Golimumab + MTX was also significantly more effective than MTX in the achievement of Week 24 EULAR/DAS28 response [74.2% (132/178) vs 42.1% (56/133); p < 0.001]1. Among patients continuing treatment, 88.0% (73/83) and 91.0% (61/67) of patients in Group 3 and Group 4, respectively, achieved EULAR/DAS28 response at Week 104 (Table 1).
Physical function
Golimumab + MTX significantly improved Week 24 median HAQ scores (−0.44 vs −0.13 for MTX; p < 0.001)1. Median improvements in HAQ at Week 104 (0.6 in Group 3, 0.4 in Group 4) yielded a median HAQ score of 0.6 at Week 104 (Table 1), representing about 57% improvement from the baseline median score of 1.41.

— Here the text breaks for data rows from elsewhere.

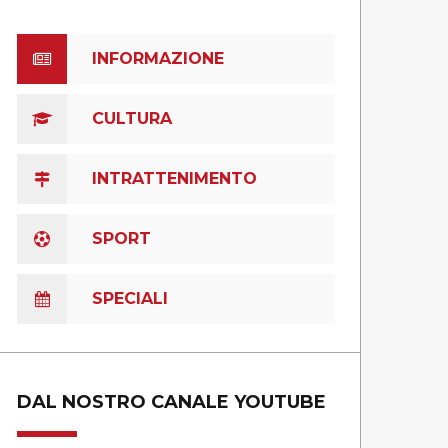
INFORMAZIONE
CULTURA
INTRATTENIMENTO
SPORT
SPECIALI
DAL NOSTRO CANALE YOUTUBE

At Week 104, 72.3% (60/83) and 73.1% (49/67) of patients in Group 3 and Group 4, respectively, had ≥ 0.25-unit improvement from baseline in HAQ scores. Among Week 24 HAQ responders, 86.7% (52/60) and 88.3% (53/60) of patients in Group 3 and Group 4, respectively, maintained improvement through Week 104 (Table 1).
Radiographic response
Mean changes from baseline in total SHS through Week 104 were small, particularly in patients randomized to golimumab + MTX (0.52). Group 1 patients, whose golimumab treatment was delayed, exhibited more progression at Week 104 (mean change = 1.15; Table 1).
Adverse events
Through Week 104, common AE included upper respiratory tract infection, cough, nasopharyngitis, bronchitis, and headache. AE led to discontinuation of SC study agent in 41 (9.4%) golimumab-treated patients (9.8% in 100 mg + placebo group, 6.6% in 50 mg + MTX group, 6.3% in 100 mg + MTX group; Table 2).

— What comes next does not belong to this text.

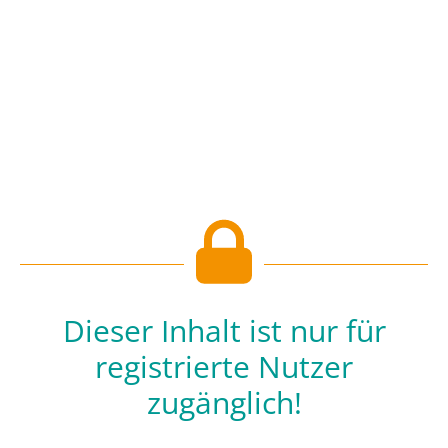
Dieser Inhalt ist nur für
registrierte Nutzer
zugänglich!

Ninety-eight (22.6%) golimumab-treated patients had serious AE (SAE). Serious infections were the most common SAE (6.7% of golimumab-treated patients). The incidences of serious infections per 100 patient-years of followup were 2.24 (95% CI 0.90, 4.62) and 5.18 (95% CI 2.83, 8.69) for 50 mg + MTX and 100 mg + MTX, respectively, and 0.00 (95% CI 0.00, 5.83) for placebo (Table 2). Two patients developed active tuberculosis through Week 104 (50 mg + MTX: tuberculosis pleurisy; 100 mg + MTX: peritoneal tuberculosis).

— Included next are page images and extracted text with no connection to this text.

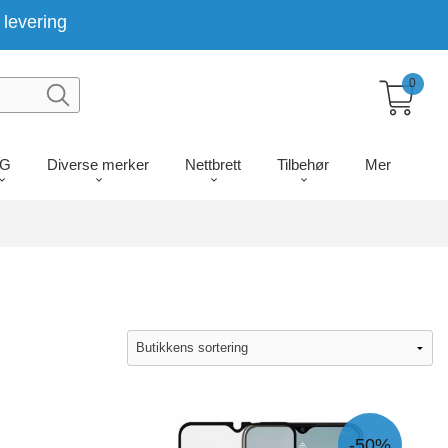
levering
0
LG
Diverse merker
Nettbrett
Tilbehør
Mer
-50%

Two patients (100 mg + placebo) died through Week 52 (sepsis, hepatic failure)1,2. The patient with hepatic failure experienced a complicated hospitalization including severe intraabdominal hemorrhage following liver biopsy. Two additional patients died through Week 104 (100 mg + placebo: complicated respiratory distress following acute pulmonary edema post-open cholecystectomy; 100 mg + MTX: circulatory insufficiency), yielding overall incidences of 0.53 (95% CI 0.15, 1.37)/100 pt-yrs for golimumab versus 0.00 (95% CI 0.00, 5.83)/100 pt-yrs for placebo (Table 2).
Two placebo-treated [3.89 (95% CI 0.47, 14.05)/100 pt-yrs] and 14 golimumab-treated [1.87 (95% CI 1.02, 3.13)/100 pt-yrs] patients had malignancy diagnosed through Week 104 (Table 2). Four patients (50 mg + MTX: n = 2; 100 mg + MTX: n = 2) had breast cancer, 1 patient (100 mg + MTX) had lymphoma, and 11 patients (placebo + MTX: n = 2; 100 mg + placebo: n = 3; 50 mg + MTX: n = 4; 100 mg + MTX: n = 2) had squamous and/or basal cell carcinoma (basal: n = 6, squamous: n = 3, squamous + basal: n = 2). For both death and malignancy, incidences by length of treatment/followup yielded overlapping 95% CI, suggesting no difference between the golimumab-treated patients treated through Week 104 and patients receiving placebo + MTX therapy through Week 24 (Table 2). Results of an additional analysis indicated that the incidence of malignancy (excluding nonmelanoma skin cancers) in patients receiving golimumab appeared to be similar to that expected in a general population based on the SEER database, because all 95% CI were inclusive of 1 (Table 2).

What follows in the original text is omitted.